Roteiros inteligentes (principalmente antes da viagem)
Um dos maiores acertos do Gemini é na fase de planejamento antecipado.
Ao entender o contexto da viagem — como destino, datas e até se você está viajando com crianças — ele consegue:
- Criar roteiros diários equilibrados
- Sugerir atividades compatíveis com o perfil
- Organizar tudo automaticamente
👉 Isso reduz muito o esforço manual.
Além disso, ele pode salvar listas e roteiros diretamente no Google Keep, facilitando o acompanhamento.
Personalização: o diferencial (e também o risco)
Um dos recursos mais avançados é a chamada inteligência personalizada.
Com ela, o Gemini pode acessar dados como:
- Emails (reservas de voo e hotel)
- Agenda
- Histórico de buscas
Isso permite respostas como:
👉 “Restaurantes perto do meu hotel na hora que eu chegar” — sem precisar explicar nada.
Mas aqui existe um ponto de atenção:
- Nem todo mundo se sente confortável compartilhando esses dados
- A função ainda está em evolução
👉 Uma alternativa é usar uma conta separada só para viagens.
Onde a IA ainda falha
Apesar dos avanços, o Gemini ainda não é perfeito.
Alguns problemas identificados:
❌ Erros básicos
- Listas incompletas (como esquecer itens simples na mala)
- Sugestões genéricas em alguns casos
❌ Confusão de contexto
Em situações reais, o chatbot pode:
- Misturar locais diferentes
- Confundir hotéis ou cidades
👉 Isso acontece principalmente durante a viagem.
❌ Uso em tempo real ainda é limitado
Para decisões rápidas no destino, o desempenho ainda é inconsistente.
Quem salva o jogo: Google Maps com IA
Aqui entra um complemento importante: o recurso “Pergunte ao Maps” dentro do Google Maps.

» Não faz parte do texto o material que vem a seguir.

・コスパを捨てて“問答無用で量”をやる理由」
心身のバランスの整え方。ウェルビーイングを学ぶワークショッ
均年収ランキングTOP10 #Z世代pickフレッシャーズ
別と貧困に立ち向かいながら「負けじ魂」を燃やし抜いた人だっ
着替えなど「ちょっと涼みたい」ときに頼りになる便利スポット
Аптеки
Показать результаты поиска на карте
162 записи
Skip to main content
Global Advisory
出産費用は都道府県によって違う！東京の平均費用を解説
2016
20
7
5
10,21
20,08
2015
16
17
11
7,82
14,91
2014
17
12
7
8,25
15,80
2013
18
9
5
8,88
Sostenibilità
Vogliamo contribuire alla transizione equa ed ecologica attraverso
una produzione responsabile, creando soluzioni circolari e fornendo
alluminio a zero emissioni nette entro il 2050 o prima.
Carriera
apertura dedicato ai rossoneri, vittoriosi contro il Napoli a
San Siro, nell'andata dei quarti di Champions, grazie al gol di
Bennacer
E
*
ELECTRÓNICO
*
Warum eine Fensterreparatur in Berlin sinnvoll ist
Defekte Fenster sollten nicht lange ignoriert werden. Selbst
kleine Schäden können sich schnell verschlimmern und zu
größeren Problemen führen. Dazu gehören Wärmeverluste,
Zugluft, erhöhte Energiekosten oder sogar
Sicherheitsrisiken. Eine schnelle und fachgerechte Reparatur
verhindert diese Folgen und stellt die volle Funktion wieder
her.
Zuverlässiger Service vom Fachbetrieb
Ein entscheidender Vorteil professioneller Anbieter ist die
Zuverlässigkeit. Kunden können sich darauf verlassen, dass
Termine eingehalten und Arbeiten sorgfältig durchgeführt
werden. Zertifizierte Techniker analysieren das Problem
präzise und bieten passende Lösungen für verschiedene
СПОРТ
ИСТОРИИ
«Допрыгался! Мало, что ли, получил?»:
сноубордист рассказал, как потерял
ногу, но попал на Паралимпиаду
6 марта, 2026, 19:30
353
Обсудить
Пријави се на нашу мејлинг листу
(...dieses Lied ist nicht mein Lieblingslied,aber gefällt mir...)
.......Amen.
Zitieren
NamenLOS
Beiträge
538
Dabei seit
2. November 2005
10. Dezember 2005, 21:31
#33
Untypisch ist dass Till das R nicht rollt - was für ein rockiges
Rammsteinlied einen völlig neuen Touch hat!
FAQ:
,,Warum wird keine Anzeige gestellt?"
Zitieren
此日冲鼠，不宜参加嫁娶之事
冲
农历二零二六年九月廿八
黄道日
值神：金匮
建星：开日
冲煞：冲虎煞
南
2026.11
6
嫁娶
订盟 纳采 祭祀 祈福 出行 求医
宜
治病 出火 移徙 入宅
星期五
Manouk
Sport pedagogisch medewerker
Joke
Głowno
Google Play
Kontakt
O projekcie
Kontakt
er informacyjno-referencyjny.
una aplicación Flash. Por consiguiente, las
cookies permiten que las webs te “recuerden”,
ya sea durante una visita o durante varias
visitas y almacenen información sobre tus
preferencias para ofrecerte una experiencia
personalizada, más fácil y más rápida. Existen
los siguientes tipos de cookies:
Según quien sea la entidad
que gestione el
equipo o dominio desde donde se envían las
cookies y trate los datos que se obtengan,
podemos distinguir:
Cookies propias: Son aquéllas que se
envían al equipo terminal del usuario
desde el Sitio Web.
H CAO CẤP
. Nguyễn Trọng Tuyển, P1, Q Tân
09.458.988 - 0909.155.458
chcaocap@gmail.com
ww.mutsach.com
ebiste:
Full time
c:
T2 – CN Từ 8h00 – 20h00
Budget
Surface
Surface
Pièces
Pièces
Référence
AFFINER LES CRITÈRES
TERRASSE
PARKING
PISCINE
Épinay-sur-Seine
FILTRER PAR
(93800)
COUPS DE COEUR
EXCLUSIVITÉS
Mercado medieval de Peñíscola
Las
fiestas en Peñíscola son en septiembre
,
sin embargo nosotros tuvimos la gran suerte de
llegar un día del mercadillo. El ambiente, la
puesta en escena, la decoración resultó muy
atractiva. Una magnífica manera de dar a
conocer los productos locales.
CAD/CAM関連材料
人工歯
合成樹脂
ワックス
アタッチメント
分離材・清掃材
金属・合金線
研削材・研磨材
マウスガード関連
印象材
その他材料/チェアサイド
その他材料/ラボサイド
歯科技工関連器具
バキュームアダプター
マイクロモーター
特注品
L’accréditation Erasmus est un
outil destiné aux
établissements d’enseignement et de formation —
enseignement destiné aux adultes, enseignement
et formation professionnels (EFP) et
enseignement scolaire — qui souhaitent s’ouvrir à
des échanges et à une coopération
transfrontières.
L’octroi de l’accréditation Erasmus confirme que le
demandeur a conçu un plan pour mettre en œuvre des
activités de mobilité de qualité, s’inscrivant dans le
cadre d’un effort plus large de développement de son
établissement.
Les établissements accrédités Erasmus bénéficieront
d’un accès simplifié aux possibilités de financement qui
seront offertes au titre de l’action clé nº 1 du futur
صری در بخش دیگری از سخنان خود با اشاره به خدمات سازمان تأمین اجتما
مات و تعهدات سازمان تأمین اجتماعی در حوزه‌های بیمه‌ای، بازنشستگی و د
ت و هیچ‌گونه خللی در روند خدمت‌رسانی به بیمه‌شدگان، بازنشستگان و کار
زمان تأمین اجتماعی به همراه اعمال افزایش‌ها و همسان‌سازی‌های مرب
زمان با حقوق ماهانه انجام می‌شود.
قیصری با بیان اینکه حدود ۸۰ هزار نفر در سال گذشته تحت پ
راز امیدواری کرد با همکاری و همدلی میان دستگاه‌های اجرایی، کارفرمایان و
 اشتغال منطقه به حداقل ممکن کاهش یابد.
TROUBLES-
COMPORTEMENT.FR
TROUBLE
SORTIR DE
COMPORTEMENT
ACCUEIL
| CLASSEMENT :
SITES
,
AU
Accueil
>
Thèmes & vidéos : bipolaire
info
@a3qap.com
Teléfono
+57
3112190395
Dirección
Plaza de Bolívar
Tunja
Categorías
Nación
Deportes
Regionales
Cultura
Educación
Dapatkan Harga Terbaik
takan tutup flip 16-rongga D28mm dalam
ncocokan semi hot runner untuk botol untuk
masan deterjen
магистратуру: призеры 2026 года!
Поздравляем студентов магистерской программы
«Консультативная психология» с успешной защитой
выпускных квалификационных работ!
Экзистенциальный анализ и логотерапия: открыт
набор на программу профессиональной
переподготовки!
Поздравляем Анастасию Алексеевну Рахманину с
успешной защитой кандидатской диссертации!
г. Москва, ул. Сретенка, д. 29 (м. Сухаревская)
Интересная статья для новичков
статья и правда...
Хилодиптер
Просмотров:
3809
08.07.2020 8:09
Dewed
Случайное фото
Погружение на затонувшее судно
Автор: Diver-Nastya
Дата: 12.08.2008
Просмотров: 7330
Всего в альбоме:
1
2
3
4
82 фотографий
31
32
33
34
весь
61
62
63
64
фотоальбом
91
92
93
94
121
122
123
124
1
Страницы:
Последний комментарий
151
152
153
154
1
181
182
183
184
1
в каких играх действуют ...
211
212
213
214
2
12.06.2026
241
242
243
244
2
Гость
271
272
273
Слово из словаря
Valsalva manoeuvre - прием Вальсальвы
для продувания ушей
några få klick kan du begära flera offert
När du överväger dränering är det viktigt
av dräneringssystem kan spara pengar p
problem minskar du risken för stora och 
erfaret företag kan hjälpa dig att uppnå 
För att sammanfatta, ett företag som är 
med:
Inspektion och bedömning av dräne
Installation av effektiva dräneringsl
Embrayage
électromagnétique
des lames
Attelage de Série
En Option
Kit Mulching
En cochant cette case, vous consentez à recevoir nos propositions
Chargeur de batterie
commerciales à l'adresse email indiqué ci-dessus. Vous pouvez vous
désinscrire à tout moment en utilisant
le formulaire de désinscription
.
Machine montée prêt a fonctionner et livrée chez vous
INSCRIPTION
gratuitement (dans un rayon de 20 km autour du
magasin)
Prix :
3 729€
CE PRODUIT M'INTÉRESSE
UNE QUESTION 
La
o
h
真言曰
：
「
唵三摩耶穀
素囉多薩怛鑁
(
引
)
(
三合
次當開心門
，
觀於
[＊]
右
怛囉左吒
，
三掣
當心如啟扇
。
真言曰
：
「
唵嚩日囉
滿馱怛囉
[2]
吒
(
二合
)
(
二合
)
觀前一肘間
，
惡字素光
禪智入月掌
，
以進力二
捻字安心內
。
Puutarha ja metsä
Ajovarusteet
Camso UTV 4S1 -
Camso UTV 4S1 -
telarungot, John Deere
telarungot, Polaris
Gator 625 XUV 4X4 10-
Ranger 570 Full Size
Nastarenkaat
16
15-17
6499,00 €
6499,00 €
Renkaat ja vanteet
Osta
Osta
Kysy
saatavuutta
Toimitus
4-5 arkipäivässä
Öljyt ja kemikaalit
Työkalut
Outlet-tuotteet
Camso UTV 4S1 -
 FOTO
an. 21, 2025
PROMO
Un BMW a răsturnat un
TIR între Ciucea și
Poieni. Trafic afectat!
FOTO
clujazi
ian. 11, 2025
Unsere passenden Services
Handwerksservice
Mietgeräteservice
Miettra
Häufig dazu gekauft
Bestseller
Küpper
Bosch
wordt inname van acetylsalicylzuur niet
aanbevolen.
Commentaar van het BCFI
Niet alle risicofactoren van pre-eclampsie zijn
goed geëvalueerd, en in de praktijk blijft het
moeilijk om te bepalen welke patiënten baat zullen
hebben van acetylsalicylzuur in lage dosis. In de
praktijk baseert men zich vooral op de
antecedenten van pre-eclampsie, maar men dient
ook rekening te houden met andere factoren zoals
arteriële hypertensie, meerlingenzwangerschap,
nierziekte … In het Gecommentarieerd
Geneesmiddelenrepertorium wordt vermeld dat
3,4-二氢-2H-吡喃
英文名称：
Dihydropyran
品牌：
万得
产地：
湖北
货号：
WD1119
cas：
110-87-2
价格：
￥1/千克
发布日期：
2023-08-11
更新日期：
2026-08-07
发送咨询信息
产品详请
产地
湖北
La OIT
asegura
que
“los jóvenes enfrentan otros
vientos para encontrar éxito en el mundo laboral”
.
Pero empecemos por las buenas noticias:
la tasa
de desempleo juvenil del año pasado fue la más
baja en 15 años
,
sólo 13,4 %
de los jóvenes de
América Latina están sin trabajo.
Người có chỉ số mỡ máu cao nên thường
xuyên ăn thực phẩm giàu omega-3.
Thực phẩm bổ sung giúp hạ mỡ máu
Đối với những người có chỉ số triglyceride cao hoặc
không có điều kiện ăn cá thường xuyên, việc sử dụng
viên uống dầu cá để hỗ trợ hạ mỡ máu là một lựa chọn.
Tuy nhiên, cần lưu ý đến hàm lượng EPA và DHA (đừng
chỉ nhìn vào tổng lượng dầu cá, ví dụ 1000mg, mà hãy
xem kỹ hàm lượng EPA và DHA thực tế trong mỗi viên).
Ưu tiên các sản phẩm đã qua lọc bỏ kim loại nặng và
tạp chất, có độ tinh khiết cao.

Esse recurso funciona melhor para situações em tempo real, como:
- Encontrar restaurantes próximos
- Sugerir atividades com base no clima
- Criar rotas rápidas
👉 Na prática:
Gemini planeja — Maps executa
Busca de voos mais inteligente
Outro destaque interessante é a forma como o Gemini sugere voos.
Diferente de buscadores tradicionais, ele considera:
- Localização real do usuário
- Custos adicionais (transporte até aeroporto)
- Horários mais convenientes
👉 Ou seja, não busca só o mais barato — busca o mais inteligente.
Vale a pena usar?
Sim — mas com estratégia.
O Google Gemini funciona muito bem como:
✔ Assistente de planejamento
✔ Gerador de roteiros
✔ Organizador de viagem
Mas ainda precisa de:
❗ Revisão humana
❗ Ajustes manuais
❗ Complemento com outros apps
Conclusão
A inteligência artificial já é uma grande aliada para planejar viagens — mas ainda não substitui totalmente o controle humano.
Hoje, o melhor uso é claro:
👉 Use o Gemini para ganhar tempo
👉 Use o Maps para decisões rápidas
👉 E revise tudo antes de viajar
No mundo das viagens, a IA já deixou de ser promessa — mas ainda está em fase de aprendizado.